Curtal– A descendant of the shawm, but precursor to the bassoon. The body is a folded conical diameter.
http://www.dcook.dircon.co.uk/dulcian.htm
1500-1600’s Rackett– An antecedent of the bassoon.  The internal structure consists of 9 parallel cylinders creating a long tube capable of very low pitches.

http://www.due south-hamilton.k12.ia.us/antiqua/rackett.htm

http://www.contrabass.com/pages/rackett.html

http://www.answers.com/rackett

1200- 1600’south Shawm– The direct ancestor of the oboe which was probably introduced into Europe during the Crusades when the Saracen armies invaded and used this musical instrument in war equally well as for dancing.  The bore is conical and broad, every bit is the double reed.
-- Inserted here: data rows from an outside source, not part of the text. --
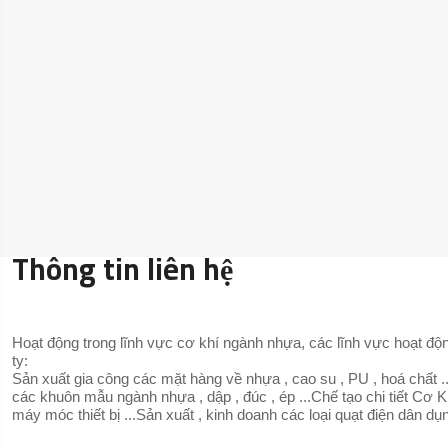
Thông tin liên hệ
Hoạt động trong lĩnh vực cơ khí ngành nhựa, các lĩnh vực hoạt độ
ty:
Sản xuất gia công các mặt hàng về nhựa , cao su , PU , hoá chất ...
các khuôn mẫu ngành nhựa , dập , đúc , ép ...Chế tạo chi tiết Cơ K
máy móc thiết bị ...Sản xuất , kinh doanh các loại quạt điện dân d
The body is synthetic from a unmarried slice of wood with finger holes.

http://www.publicinterest.com/woodwinds/shawms/

http://www.answers.com/topic/shawm

1600’s Hautbois– Jean Hotteterre adult the “indoor” version of the shawn due to the increasing need for chromatic flexibility in the music of the fourth dimension.  The changes made were a narrowing of the bore, the musical instrument was broken into three joints, and the reed decreased in width.  In addition, some keys were added to facilitate range and fingerings.  Keys were added as fourth dimension progressed.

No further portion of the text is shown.